-------- INFORMATION PROVIDED --------

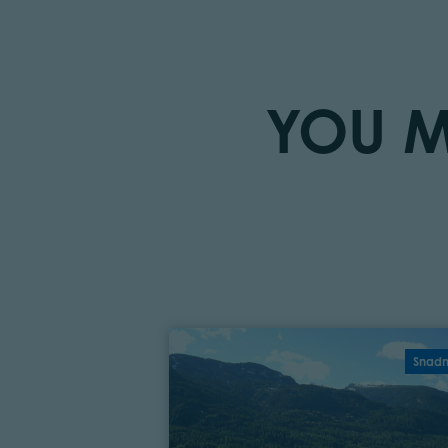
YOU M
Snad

--------
-------- INFORMATION PROVIDED --------

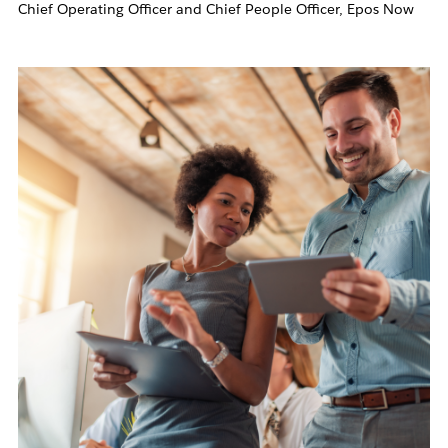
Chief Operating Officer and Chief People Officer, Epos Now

--------
-------- INFORMATION PROVIDED --------

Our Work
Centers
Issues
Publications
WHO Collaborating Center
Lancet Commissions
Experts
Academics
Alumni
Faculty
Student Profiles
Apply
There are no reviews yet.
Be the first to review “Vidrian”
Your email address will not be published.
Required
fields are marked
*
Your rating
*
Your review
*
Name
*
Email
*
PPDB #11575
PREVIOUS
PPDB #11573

--------

■ WORK TO COMPLETE
For this task, write out exactly the lines of the entries above, starting at the line with "Be the first" and ending at the line with "PPDB #11573", both included, and no others.

■ EXERCISE ANSWER
Be the first to review “Vidrian”
Your email address will not be published.
Required
fields are marked
*
Your rating
*
Your review
*
Name
*
Email
*
PPDB #11575
PREVIOUS
PPDB #11573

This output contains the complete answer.